Auch deswegen ist es kein Wunder, dass viele Aktivist:innen müde sind, erschöpft, ausgelaugt. Denn trotz aller Anstrengungen und Proteste ist es bisher nicht gelungen, den Krieg zu beenden, die Bombardierungen zu stoppen. Stattdessen werden stetig neue Nachrichten über das Elend und Leiden von Gazas Bevölkerung in die Social Media Feeds gespült.

Doch es gibt etwas Antreibendes: Es ist unsere Aufgabe, nicht nur für die Menschen zu kämpfen, die in diesem Moment sterben, sondern auch für jene, die als Nächste dran sein könnten. Denn es gibt keine Sicherheit für die Bevölkerung in der Westbank. Deswegen müssen wir nicht nur gegen die Bombardierung Gazas kämpfen, sondern für Palästinenser:innen in der Westbank, den Camps, allen von Israel besetzen Gebieten. Für uns geht es also um alle, die jetzt vom israelischen Staat ermordet werden – und alle, die drohen, ermordet und vertrieben zu werden – und für alle, die bereits vertrieben worden sind. Denn sie haben das Recht zurückzukehren. Es geht uns nicht nur um einen Waffenstillstand, sondern darum, die Unterdrückung der Palästinenser:innen zu beenden, und dieser Kampf ist nicht verloren.

In Deutschland ist dieser Weg steinig und schwer. Aber die Anstrengungen der Aktivist:innen in den vergangenen Monaten haben es geschafft, eine Grundlage zu errichten, auf der man einen Teil des Kräfteverhältnisses in Deutschland dauerhaft ändern kann – und propalästinensische, antizionistische Positionen besser in der Linken zu verankern, um so den Kampf weiterzuführen. Doch wie schaffen wir das konkret?

Was also tun?

Einer der essenziellen Schritte ist es, mehr Leute in die Bewegung hereinzuziehen. Aktivist:innen, die innerhalb der Bewegung aktiv sind, wissen, dass das leichter geschrieben ist als getan. Mit einfacher Überzeugungsarbeit ist es nicht möglich, denn eigentlich sprechen die Zahlen der getöteten Palästinenser:innen sowie die Geschichte der Besatzung für sich. Doch selten bringen reine Fakten Menschen zur Einsicht, wie wir am Beispiel des Klimawandels sehr gut wissen. Eines der Kernprobleme liegt darin, dass es in Deutschland nicht nur eine organisierte mediale Kampagne gegen die Palästinasolidaritätsproteste gibt, sondern der ganze Konflikt rund um Besatzung und Krieg aus Perspektive des zionistischen Regimes medial dargestellt wird, kombiniert mit dem Rechtsruck und der Zunahme des antimuslimischen Rassismus vor allem nach dem 7. Oktober. Deswegen müssen wir uns fragen, wie wir dies aufbrechen können.

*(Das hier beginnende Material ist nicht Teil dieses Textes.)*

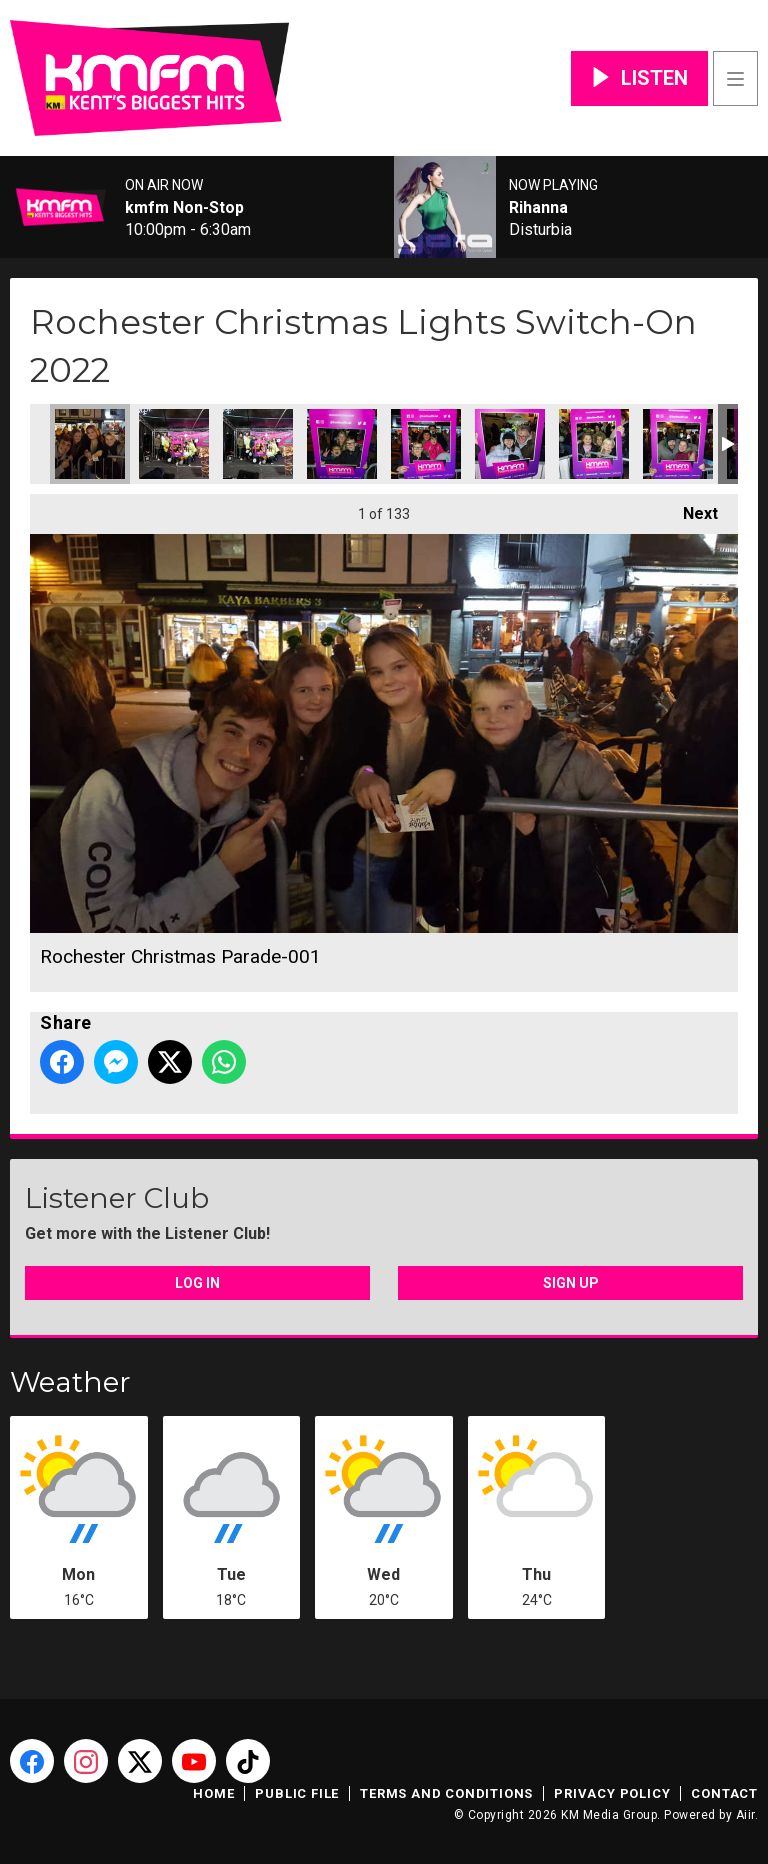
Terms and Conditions (446, 1793)
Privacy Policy (612, 1793)
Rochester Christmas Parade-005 (426, 444)
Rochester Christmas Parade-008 (678, 444)
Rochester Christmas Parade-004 (342, 444)
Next (690, 508)
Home (213, 1793)
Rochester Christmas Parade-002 (174, 444)
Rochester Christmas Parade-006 (510, 444)
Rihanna (538, 208)
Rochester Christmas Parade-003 (258, 444)
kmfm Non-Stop (184, 208)
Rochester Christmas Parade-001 (90, 444)
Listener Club (117, 1198)
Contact (724, 1793)
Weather (70, 1382)
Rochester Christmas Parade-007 (594, 444)
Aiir (745, 1815)
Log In (197, 1283)
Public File (297, 1793)
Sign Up (571, 1283)
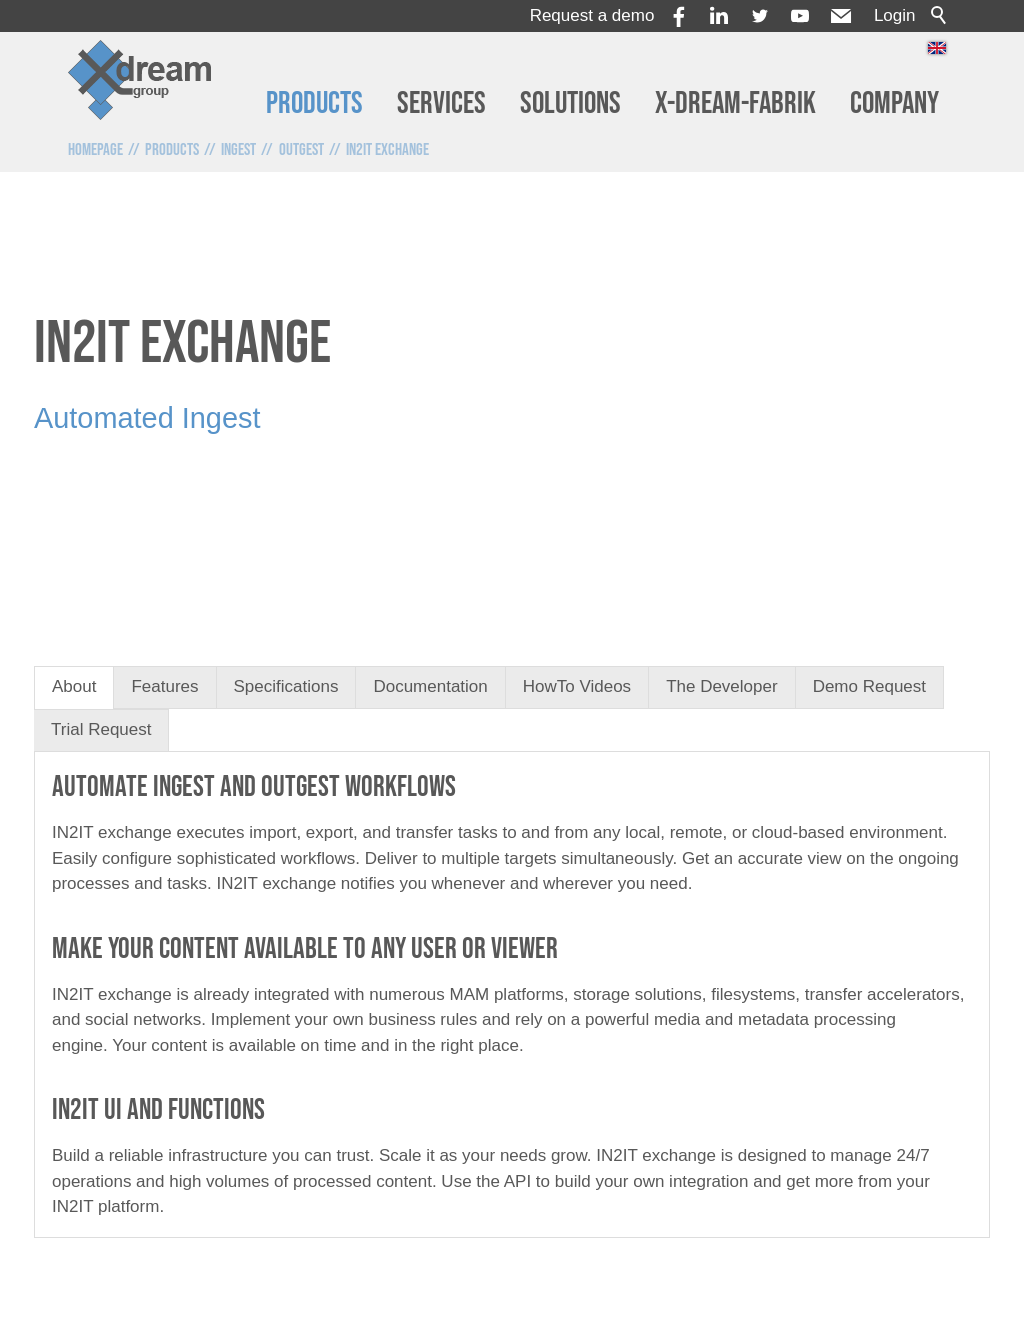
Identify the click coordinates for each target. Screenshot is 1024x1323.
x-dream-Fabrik (735, 103)
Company (894, 103)
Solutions (570, 103)
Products (314, 103)
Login (895, 15)
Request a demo (592, 15)
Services (441, 103)
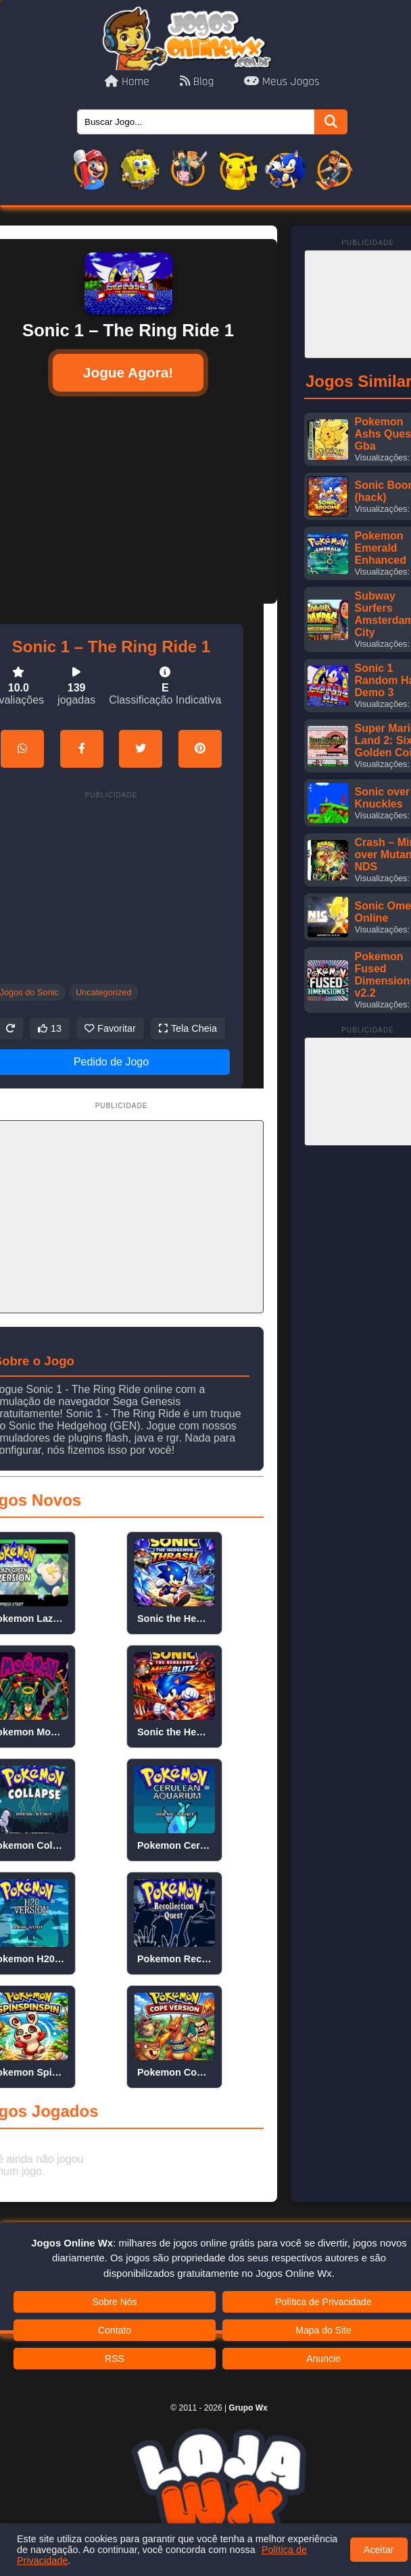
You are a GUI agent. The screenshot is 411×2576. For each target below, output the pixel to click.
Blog (198, 81)
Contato (114, 2330)
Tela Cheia (188, 1028)
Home (128, 81)
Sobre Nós (114, 2301)
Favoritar (110, 1028)
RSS (114, 2358)
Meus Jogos (282, 81)
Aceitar (379, 2549)
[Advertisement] (111, 886)
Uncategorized (104, 992)
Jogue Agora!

1. Bundesweite Vernetzung und Koordinierung

Um dem Protest mehr Ausdruck zu verleihen, braucht es eine bundesweite Koordinierung. Gemeinsame Slogans, Forderungen und bundesweite (de)zentrale Aktionstage können zum einen helfen, die Isolierung an manchen Orten zu durchbrechen, und Mobilisierungen erleichtern. Vor allem hilft ein kollektiver Auftritt dabei, mehr Menschen außerhalb der Bewegung anzusprechen. Er verdeutlicht: Wir sind nicht alleine, wir sind Teil einer Bewegung – in Deutschland und international. Um dies zu ermöglichen, bietet sich eine Strategie- und Aktionskonferenz an, an der sich Aktivist:innen und Organisationen aus der Bewegung beteiligen können, bei der ein gemeinsamer Austausch sowie die Planung künftiger, gemeinsamer Aktivitäten stattfindet. Insbesondere das Datum 14. Mai – der Nakba-Tag – bietet sich an, bundesweit einen kollektiven Massenprotest zu organisieren. Dabei ist es besonders relevant, Deutschlands Rolle offen herauszustellen. Nicht nur dass Palästinenser:innen und antizionistische Juden und Jüdinnen mit Repression überzogen werden, auch die Finanzierung des Völkermordes sowie Lieferung von Waffen sollten angesprochen werden. Mögliche Forderungen können beispielsweise sein:

  • Nein zu allen Waffenlieferungen an Israel, Schluss mit allen Rüstungs-, Wirtschafts- und Geheimdienstkooperationen!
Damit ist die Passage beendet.